Task item: Each line of the records must appear in your answer exactly, with no pictures.

--- Dataset excerpts Enclosed Below ---

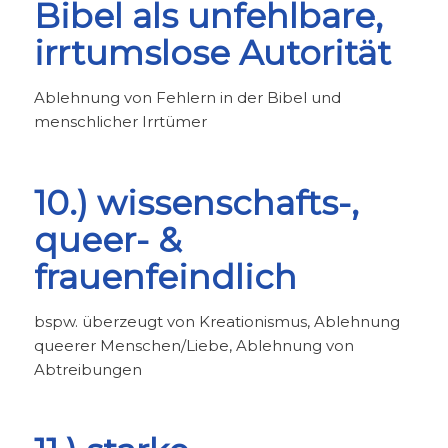
Bibel als unfehlbare,
irrtumslose Autorität
Ablehnung von Fehlern in der Bibel und
menschlicher Irrtümer
10.) wissenschafts-,
queer- &
frauenfeindlich
bspw. überzeugt von Kreationismus, Ablehnung
queerer Menschen/Liebe, Ablehnung von
Abtreibungen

--- End of Enclosed Dataset excerpts ---

Completed exercise:
Bibel als unfehlbare,
irrtumslose Autorität
Ablehnung von Fehlern in der Bibel und
menschlicher Irrtümer
10.) wissenschafts-,
queer- &
frauenfeindlich
bspw. überzeugt von Kreationismus, Ablehnung
queerer Menschen/Liebe, Ablehnung von
Abtreibungen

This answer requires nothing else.